Força Miguel Pessoa e continua a contar-nos coisas vistas dos céus

Um abraço
Luis Faria

Anónimo disse...

O teu escrito merece uma reflexão pois, além do relato factual que já conhecemos e não é pouco, apresentas agora uma "questão" que, de forma diversa, tem acontecido a muitos de nós -malta apeada caro camarada voador.
Depois, sem promessa, tentarei comentar. Agora o tempo esgotou-se.
Acrescem ainda os comentários.
Um abraço Torcato

Joaquim Mexia Alves disse...

Coloco aqui o texto que sobre este "desabafo" do Miguel Pessoa, escrevi e enviei para o blogue dos Especialistas da Força Aérea BA 12.

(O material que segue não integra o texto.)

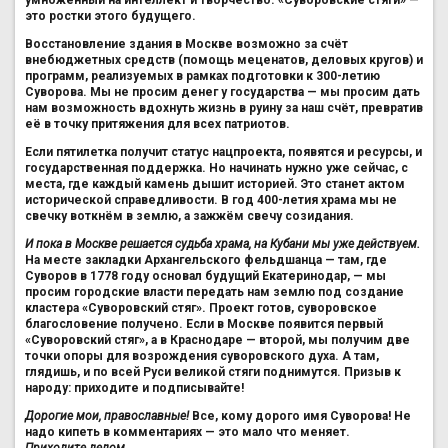
это ростки этого будущего.
Восстановление здания в Москве возможно за счёт
внебюджетных средств (помощь меценатов, деловых кругов) и
программ, реализуемых в рамках подготовки к 300-летию
Суворова. Мы не просим денег у государства — мы просим дать
нам возможность вдохнуть жизнь в руину за наш счёт, превратив
её в точку притяжения для всех патриотов.
Если пятилетка получит статус нацпроекта, появятся и ресурсы, и
государственная поддержка. Но начинать нужно уже сейчас, с
места, где каждый камень дышит историей. Это станет актом
исторической справедливости. В год 400-летия храма мы не
свечку воткнём в землю, а зажжём свечу созидания.
И пока в Москве решается судьба храма, на Кубани мы уже действуем.
На месте закладки Архангельского фельдшанца — там, где
Суворов в 1778 году основал будущий Екатеринодар, — мы
просим городские власти передать нам землю под создание
кластера «Суворовский стяг». Проект готов, суворовское
благословение получено. Если в Москве появится первый
«Суворовский стяг», а в Краснодаре — второй, мы получим две
точки опоры для возрождения суворовского духа. А там,
глядишь, и по всей Руси великой стяги поднимутся. Призыв к
народу: приходите и подписывайте!
Дорогие мои, православные!
Все, кому дорого имя Суворова! Не
надо кипеть в комментариях — это мало что меняет.
Приходите делом.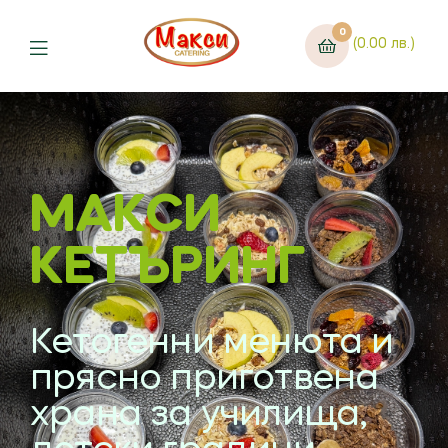
0
(0.00 лв.)
МАКСИ
КЕТЪРИНГ
Кетогенни менюта и
прясно приготвена
храна за училища,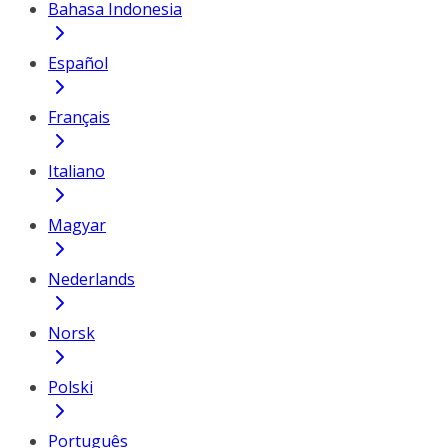
Bahasa Indonesia
Español
Français
Italiano
Magyar
Nederlands
Norsk
Polski
Português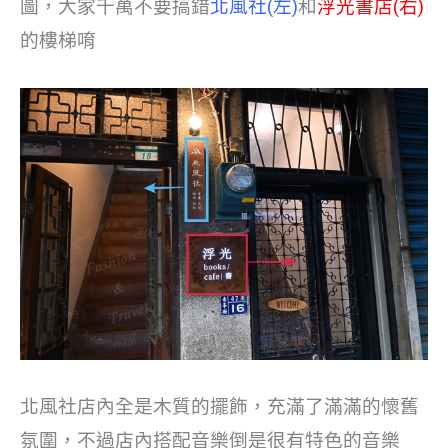
圖，大家千萬不要搞錯
北風社(左)
和
浮光書店(右)
的樓梯唷
北風社店內全是木質的擺飾，充滿了滿滿的懷舊
氛圍，不過店內搭配音樂倒是很有特色的音樂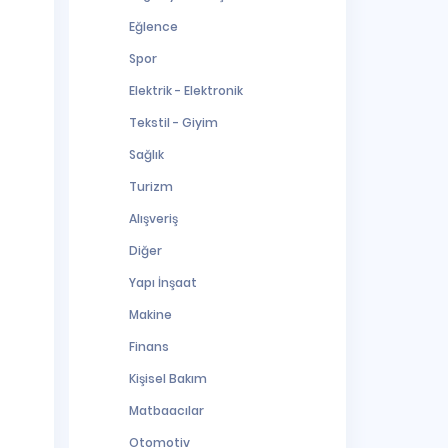
Eğlence
Spor
Elektrik - Elektronik
Tekstil - Giyim
Sağlık
Turizm
Alışveriş
Diğer
Yapı İnşaat
Makine
Finans
Kişisel Bakım
Matbaacılar
Otomotiv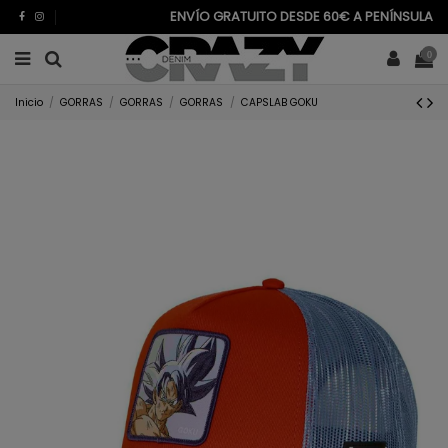
ENVÍO GRATUITO DESDE 60€ A PENÍNSULA
0
Inicio
GORRAS
GORRAS
GORRAS
CAPSLAB GOKU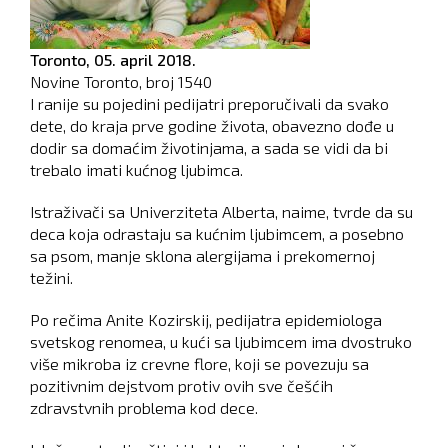
Toronto,
05. april 2018.
Novine Toronto, broj
1540
I ranije su pojedini pedijatri preporučivali da svako
dete, do kraja prve godine života, obavezno dođe u
dodir sa domaćim životinjama, a sada se vidi da bi
trebalo imati kućnog ljubimca.
Istraživači sa Univerziteta Alberta, naime, tvrde da su
deca koja odrastaju sa kućnim ljubimcem, a posebno
sa psom, manje sklona alergijama i prekomernoj
težini.
Po rečima Anite Kozirskij, pedijatra epidemiologa
svetskog renomea, u kući sa ljubimcem ima dvostruko
više mikroba iz crevne flore, koji se povezuju sa
pozitivnim dejstvom protiv ovih sve češćih
zdravstvnih problema kod dece.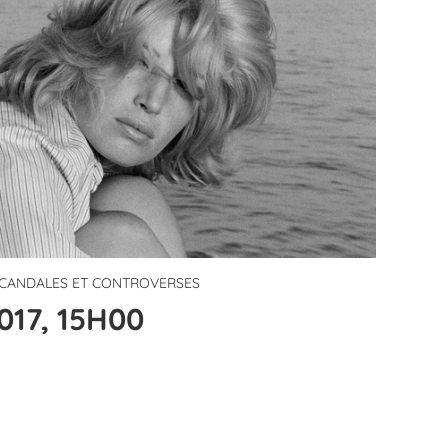
 SCANDALES ET CONTROVERSES
017, 15H00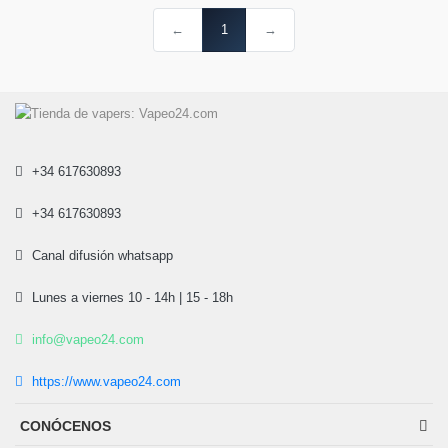
←
1
→
+34 617630893
+34 617630893
Canal difusión whatsapp
Lunes a viernes 10 - 14h | 15 - 18h
info@vapeo24.com
https://www.vapeo24.com
CONÓCENOS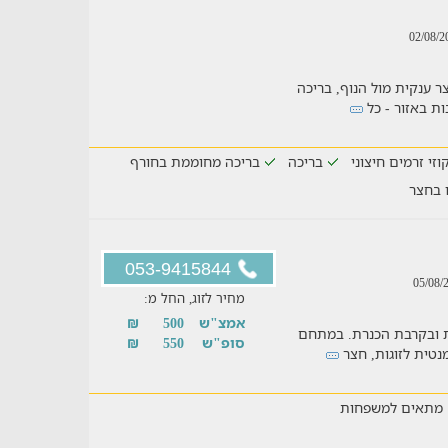
 ענקית מול הנוף, בריכה
ות באזור - כל
קוזי זרמים חיצוני
בריכה
בריכה מחוממת בחורף
ו בחצר
053-9415844
מחיר לזוג, החל מ:
אמצ"ש
500
₪
ית ובקרבת הכנרת. במתחם
סופ"ש
550
₪
מתאים למשפחות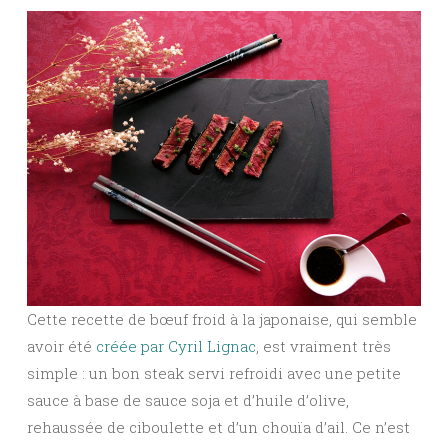
Cette recette de bœuf froid à la japonaise, qui semble
avoir été
créée par Cyril Lignac
, est vraiment très
simple : un bon steak servi refroidi avec une petite
sauce à base de sauce soja et d’huile d’olive,
rehaussée de ciboulette et d’un chouïa d’ail. Ce n’est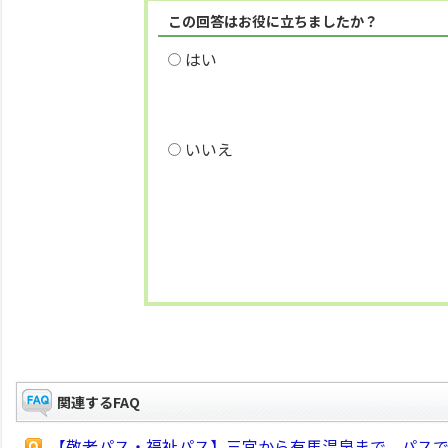
この回答はお役に立ちましたか？
はい
いいえ
関連するFAQ
【敬老パス・福祉パス】三宮から有馬温泉まで、パス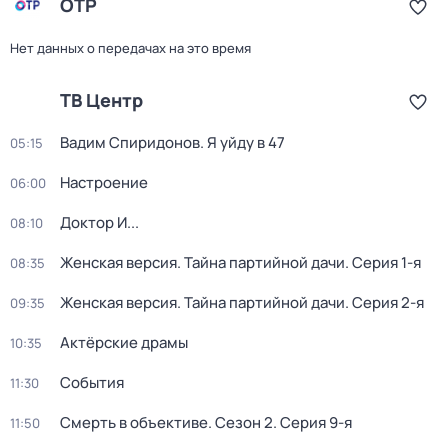
ОТР
Нет данных о передачах на это время
ТВ Центр
Вадим Спиридонов. Я уйду в 47
05:15
Настроение
06:00
Доктор И...
08:10
Женская версия. Тайна партийной дачи
. Серия 1-я
08:35
Женская версия. Тайна партийной дачи
. Серия 2-я
09:35
Актёрские драмы
10:35
События
11:30
Смерть в объективе
. Сезон 2
. Серия 9-я
11:50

Caros Camarigos, especialmente camarigo Miguel Pessoa

O texto do Miguel Pessoa é algo que só um homem de coração grande e alto espírito de camaradagem pode escrever.
Depois de ter sido abatido no seu avião, (uma experiência altamente traumática), de ter passado uma noite numa mata que não conhecia, em terreno hostil, muito hostil, (não é preciso um desenho para se perceber o que deve ter passado nessa noite e como isso o marcou), ainda vem quase pedir desculpa por não ter estado com os seus camaradas durante 4 meses.
Onde estão homens como este hoje em dia?
Numa nação que se recusa a reconhecer ex-combatentes nascidos na Guiné, Angola, Moçambique como portugueses, recusando-lhes o magro sustento que uma pátria verdadeiramente agradecida lhes devia dar, um país que obriga aqueles que deram a sua vida ou grande parte da sua vida na sua defesa, (politicamente correcta ou não), a andarem de “Herodes para Pilatos” durante 34 anos para verem reconhecidas as suas doenças, as suas incapacidades, contraídas numa guerra assumida por esse mesmo país, é reconfortante apesar de tudo ler testemunhos como este.
Ao ler este testemunho do Miguel Pessoa renasce-me um pouco de esperança, ao perceber que se nós, ex-combatentes, quisermos, ainda podemos obrigar o estado português a assumir as suas responsabilidades perante os que lutaram e mais não pedem que uma vida digna, para que não fique definitivamente inscrita na nossa história, (tão rica de passado), a vergonha do abandono dos filhos que por Portugal lutaram, como então se dizia “do Minho a Timor”.
Abraço camarigo ao Miguel Pessoa e a todos os que nesta “Linha da Frente” se encontram

Bem como, acrescento agora, a todos os atabancados camarigos.

João Seabra disse...

Momento de poesia, dedicado ao Miguel Pessoa, por alguém que também não é dado a "gritos de alma":
Cequi l'on conçoit bien s'énonce clairement, et les mots pour le dire anivent aisément
Nicolas Baileau (1936-1711)

João Seabra disse...

Peço ao fantasma do Boileau, além de ter estropiado o nome onde está "anivent", deveria estar "arrivent".